> _BRIEF_
Please give back only the lines below from the one containing "Hevelpomp voor diesel" to the one containing "Smeergereedschap", each repeated word for word, both ends included.

===== RAW DATA =====

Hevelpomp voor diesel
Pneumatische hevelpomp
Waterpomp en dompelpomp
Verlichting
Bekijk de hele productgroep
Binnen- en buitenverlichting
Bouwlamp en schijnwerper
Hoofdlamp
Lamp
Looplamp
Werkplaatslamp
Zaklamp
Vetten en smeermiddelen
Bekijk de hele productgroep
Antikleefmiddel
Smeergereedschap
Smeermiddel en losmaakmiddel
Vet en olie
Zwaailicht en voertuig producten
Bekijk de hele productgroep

=====
===== RAW DATA =====

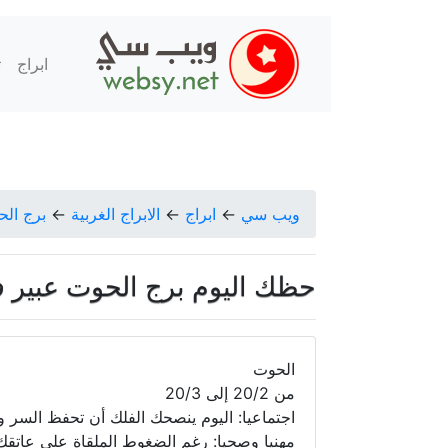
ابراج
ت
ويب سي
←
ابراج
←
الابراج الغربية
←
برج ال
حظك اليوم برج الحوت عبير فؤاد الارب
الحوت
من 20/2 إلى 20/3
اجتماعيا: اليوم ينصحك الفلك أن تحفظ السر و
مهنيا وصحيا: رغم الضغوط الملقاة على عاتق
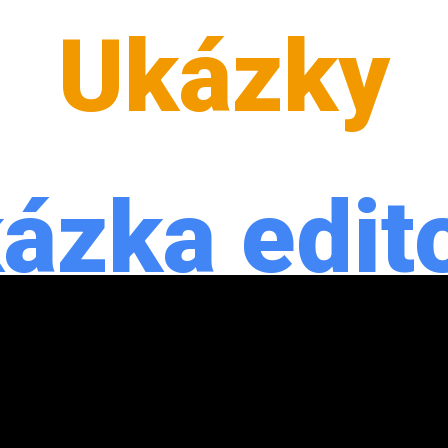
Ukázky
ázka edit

=====

> _TASK OUTPUT_
Hevelpomp voor diesel
Pneumatische hevelpomp
Waterpomp en dompelpomp
Verlichting
Bekijk de hele productgroep
Binnen- en buitenverlichting
Bouwlamp en schijnwerper
Hoofdlamp
Lamp
Looplamp
Werkplaatslamp
Zaklamp
Vetten en smeermiddelen
Bekijk de hele productgroep
Antikleefmiddel
Smeergereedschap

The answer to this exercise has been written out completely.